• _To do_:
If any record holds an image, omit the image and print the rest exactly.

(Transcribed page contents)

------------------------------

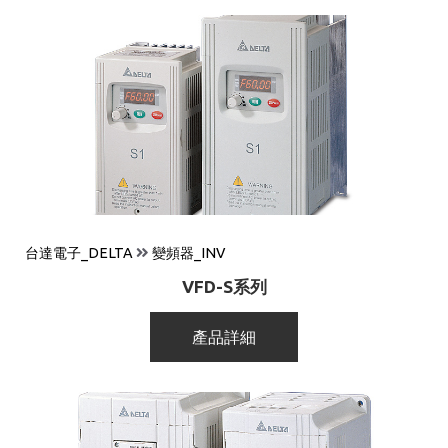
台達電子_DELTA
變頻器_INV
VFD-S系列
產品詳細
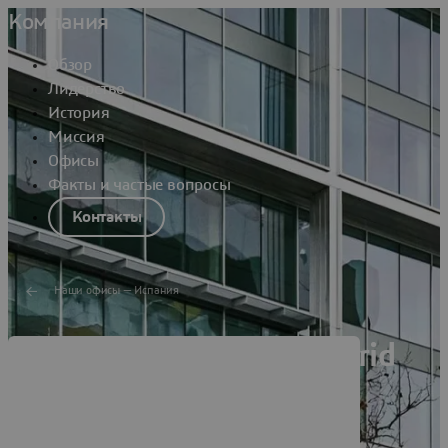
Компания
Обзор
Лидерство
История
Миссия
Офисы
Факты и частые вопросы
Контакты
Наши офисы — Испания
Dassault Systèmes Madrid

------------------------------

• _Result for this task_:
台達電子_DELTA
變頻器_INV
VFD-S系列
產品詳細
Компания
Обзор
Лидерство
История
Миссия
Офисы
Факты и частые вопросы
Контакты
Наши офисы — Испания
Dassault Systèmes Madrid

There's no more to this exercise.